Interactions of vaccine are crucial to generate robust immune responses against a particular antigen. The designed vaccine construct showed interactions with several key residues of immune receptors. In Table 5, all the interactive residues of the vaccine to MHC-I, MHC-II and TLR-4 are indicated.

Table 5

List of interactive residues MHC-I, MHC-II, and TLR-4 receptors.
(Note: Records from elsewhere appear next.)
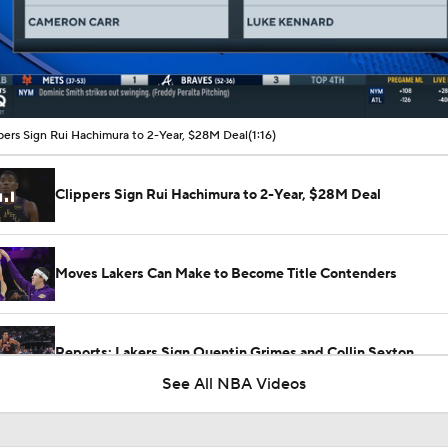
00:10 / 01:16
pers Sign Rui Hachimura to 2-Year, $28M Deal
(1:16)
Clippers Sign Rui Hachimura to 2-Year, $28M Deal
Moves Lakers Can Make to Become Title Contenders
Reports: Lakers Sign Quentin Grimes and Collin Sexton
See All NBA Videos
Heat Looking to Load Up on Shooting After Giannis Trade?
Vaccine-Complexes	Interactive Residues
Vaccine-MHC-I	Ala31, Arg88, Asn65, Asn35, Ile45, Lys84, Glu32, Phe69, Met1, Tyr48, His34, Lys12, Lys3,Tyr29ser4 7, Pro140, Glu480
Vaccine-MHC-II	Asp28, Asp91, Arg97, Ala16, Phe46, Lys44, Tyr39, His115, Tyr97, Gly121, Lys83, Gln37, Thr22, Tyr18, Lys64, Lys3, Hhis34, Glu34, Thr27, Glu32
Vaccine-TLR-4	Asn526, Ala479, Asp379, Arg382, Lys477, Tyr451, Gln430, Ser381, Lys158, Lys420, Val338, Glu336, His334, Lys109, Lys477

3.10. In Silico Host Immune Simulation

The overall finding of the host immune simulation showed that different immune responses are generated in the form of primary and secondary immune responses against the antigen. The immune responses against the pathogen consisted of different types, such as IgG and IgM, IgG1 + IgG2, IgG1 and IgG2. Also, an increase in interleukins production, as well different types of cytokines titers, was observed as indicated in Figure 11A,B.

Figure 11

Different immune responses towards (MEV) against E. hormaechei. (A). Antibodies titer and (B) interferon and cytokines responses to the vaccine.

4. Conclusions

In conclusion, we present computational-based research work for the design of a multi-epitope-based vaccine construct against E. hormaechei by selecting conserved and antigenic proteins from the core proteome of the E. hormaechei. The selected proteins were used for B- and T-cell epitope prediction in order to generate cellular and humoral immune responses. The designed vaccine construct provokes both antibodies and cellular immune responses. The model vaccine also showed a maximum level of binding to MHC-I, MHC-II, and TLR-4 immune cell receptors, which can provide potent innate and adaptive immune responses for tackling the pathogen. Furthermore, the binding ability of the vaccine to immune cell receptors was confirmed by a molecular dynamics simulation approach. Several limitations exist that require further improvement and investigation in future research work i.e., the designed vaccine showed best immunogenicity, while the real immune responses against the targeted pathogen require validation by experimental studies. The criteria for selection and filtering the proteins targets for vaccine design were quite strict but still need to be further validated in vivo and in vitro. In conclusion, the designed vaccine model generates proper immune responses against E. hormaechei and can reduce the chances of infection, but experimentally evaluation is still required to uncover its real potency against E. hormaechei.